Dass Willemsen nebenher als Nachtwächter, Museumswärter und Reiseleiter arbeitete, hat immer wieder Nachfragen an ihn ausgelöst. Wie sehr solcherlei Lohnarbeit mit seinem weiteren Leben zu tun haben würde, mag aber auch der Autor selbst erst später entdeckt haben. Seine ersten größeren Bucherfolge waren Kunst-Reiseführer. In den 1980er Jahren war Willemsen als Übersetzer und Herausgeber tätig. Dann wechselte er nach London, arbeitete als Korrespondent. Anfang der 1990er Jahre begann die TV-Karriere mit dem beim Bezahlsender Premiere ausgestrahlten Format »0137«. Es kamen Auszeichnungen, dann das ZDF. Mit »Willemsens Woche« war schließlich auch jenes Produkt geboren, das ihn einem größeren Kreis bekannt machte.
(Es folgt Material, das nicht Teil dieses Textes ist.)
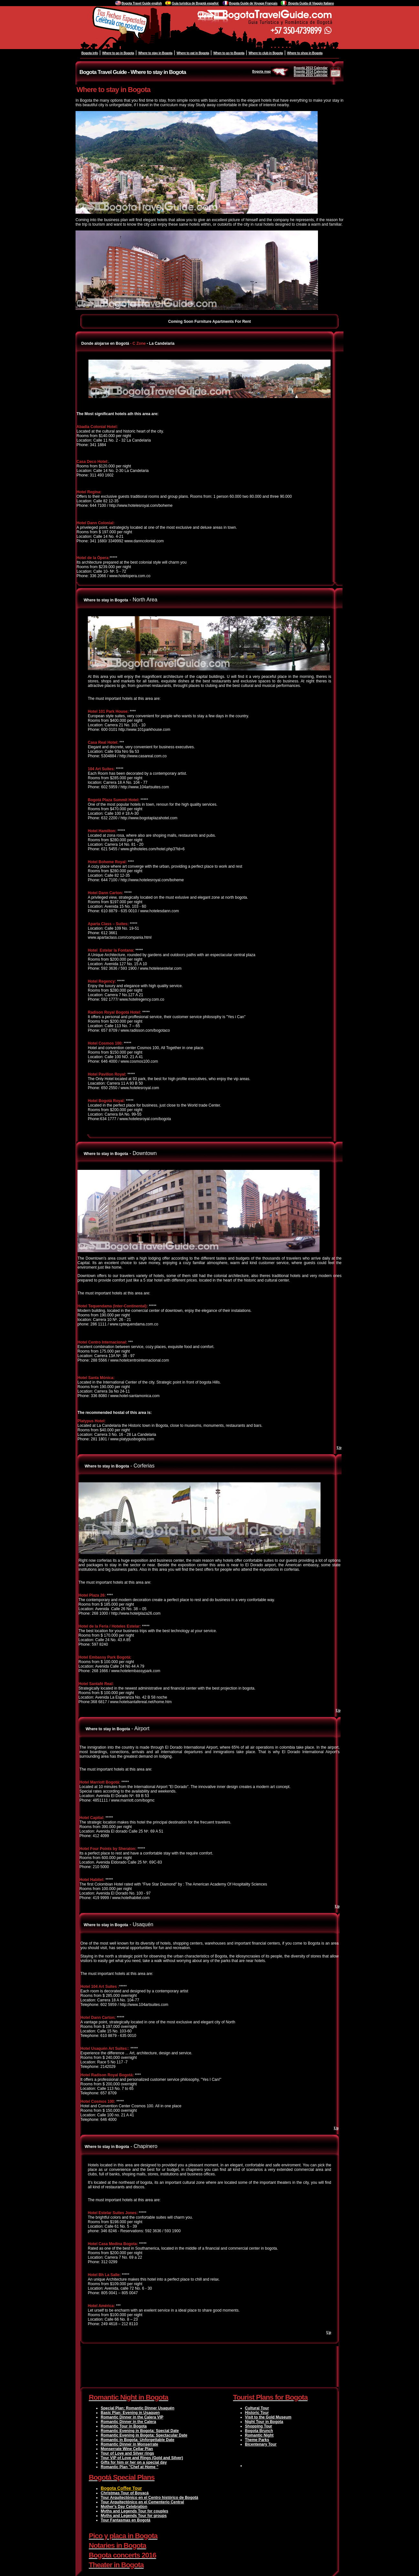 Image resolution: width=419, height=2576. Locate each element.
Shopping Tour (258, 2426)
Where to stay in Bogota (155, 53)
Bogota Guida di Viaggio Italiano (310, 3)
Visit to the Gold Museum (268, 2417)
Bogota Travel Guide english (142, 3)
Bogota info (89, 53)
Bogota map (270, 71)
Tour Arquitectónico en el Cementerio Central (142, 2502)
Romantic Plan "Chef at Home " (129, 2467)
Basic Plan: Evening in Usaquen (130, 2412)
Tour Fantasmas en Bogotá (125, 2520)
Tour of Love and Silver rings (127, 2453)
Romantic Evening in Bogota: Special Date (140, 2430)
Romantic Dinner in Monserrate (129, 2444)
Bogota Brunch (259, 2430)
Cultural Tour (257, 2408)
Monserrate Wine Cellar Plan (127, 2449)
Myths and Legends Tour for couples (134, 2511)
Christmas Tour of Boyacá (124, 2493)
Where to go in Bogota (118, 53)
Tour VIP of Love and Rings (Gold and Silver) (142, 2458)
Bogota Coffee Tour (121, 2488)
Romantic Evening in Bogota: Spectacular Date (144, 2435)
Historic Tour (257, 2412)
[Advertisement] (209, 2366)
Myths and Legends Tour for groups (134, 2515)
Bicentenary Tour (261, 2444)
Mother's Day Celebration (124, 2506)
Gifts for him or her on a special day (134, 2462)
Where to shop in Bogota (304, 53)
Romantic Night (259, 2435)
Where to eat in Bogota (193, 53)
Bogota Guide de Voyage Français (253, 3)
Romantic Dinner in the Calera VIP (132, 2417)
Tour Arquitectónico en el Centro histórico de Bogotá (149, 2497)
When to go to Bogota (228, 53)
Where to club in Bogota (266, 53)
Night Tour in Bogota (264, 2421)
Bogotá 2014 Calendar (311, 71)
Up (339, 1447)
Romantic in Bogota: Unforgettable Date (137, 2440)
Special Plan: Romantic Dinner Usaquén (137, 2408)
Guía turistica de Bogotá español (195, 3)
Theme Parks (257, 2440)
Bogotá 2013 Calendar (311, 68)
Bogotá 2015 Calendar (311, 75)
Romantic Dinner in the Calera (128, 2421)
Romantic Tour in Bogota (124, 2426) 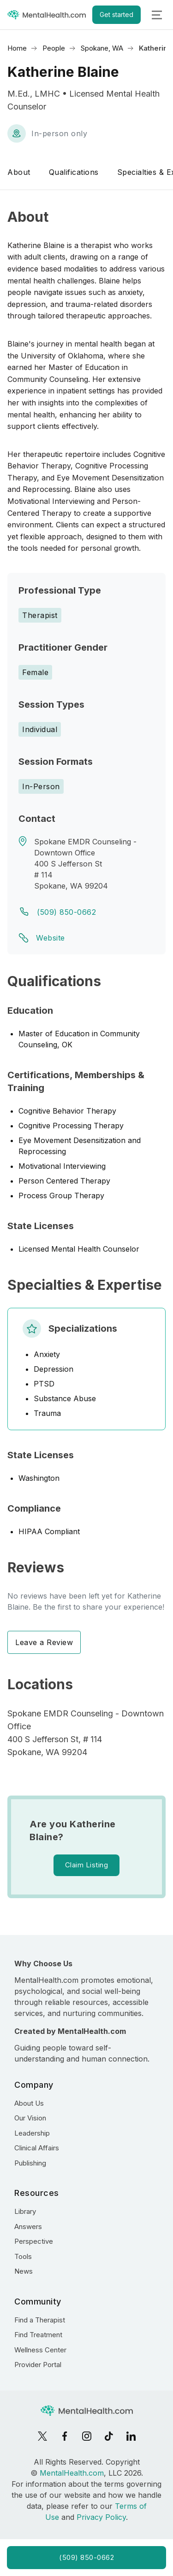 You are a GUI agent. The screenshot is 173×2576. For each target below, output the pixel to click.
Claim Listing (86, 1864)
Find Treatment (38, 2334)
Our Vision (30, 2118)
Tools (23, 2256)
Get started (116, 14)
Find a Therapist (39, 2320)
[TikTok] (108, 2436)
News (23, 2271)
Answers (28, 2226)
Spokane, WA (102, 48)
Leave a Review (44, 1642)
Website (50, 937)
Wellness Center (40, 2349)
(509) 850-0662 (66, 912)
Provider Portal (37, 2364)
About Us (29, 2103)
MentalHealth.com (72, 2473)
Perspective (33, 2241)
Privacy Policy (101, 2517)
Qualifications (74, 172)
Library (25, 2211)
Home (17, 48)
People (53, 48)
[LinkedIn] (131, 2436)
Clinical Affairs (36, 2147)
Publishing (30, 2163)
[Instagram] (86, 2436)
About (18, 172)
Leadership (32, 2133)
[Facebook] (64, 2436)
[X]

»Ich möchte die Welt nach Menschen und Geschehnissen absuchen, die mich fesseln. Entziffern will ich, Milieus studieren, Leute beobachten«, hat Willemsen einmal seine Schaffensmotivation umrissen. Da redete einer mit Straftätern, Politiker, Sternchen und einfachen Leuten einfühlsamer und persönlicher als andere. Das schärfte auch den Blick des Zuschauers. Irgendwann hatte er vom Massenfernsehen genug, blieb aber omnipräsent: Theater, Musik, Kulturbühne, Fernsehen und Bücher, Bücher, Bücher. Jedes Jahr eins, so fühlt es sich im Rückblick an.

Mit seinem letzten, einer beklemmenden Reportage über die real existierende Politik am Beispiel des Bundestags, versuchte er, »Politik unter ihren eigenen Bedingungen« zu erleben - doch dort »war sie nur noch schemenhaft zu erkennen«. »Die Demokratie benötigt eine höhere Anstrengung.« Es klang ernüchtert.

Roger Willemsen hat immer versucht, diese Anstrengung aufzubringen. Ob als Autor, als Gesprächspartner, als politisch engagierter Mensch, mit seiner Unterstützung von Hilfsprojekten, als Flüchtlingshelfer. In einer Zeit, in der das alles nicht selbstverständlich ist, wird er umso mehr fehlen.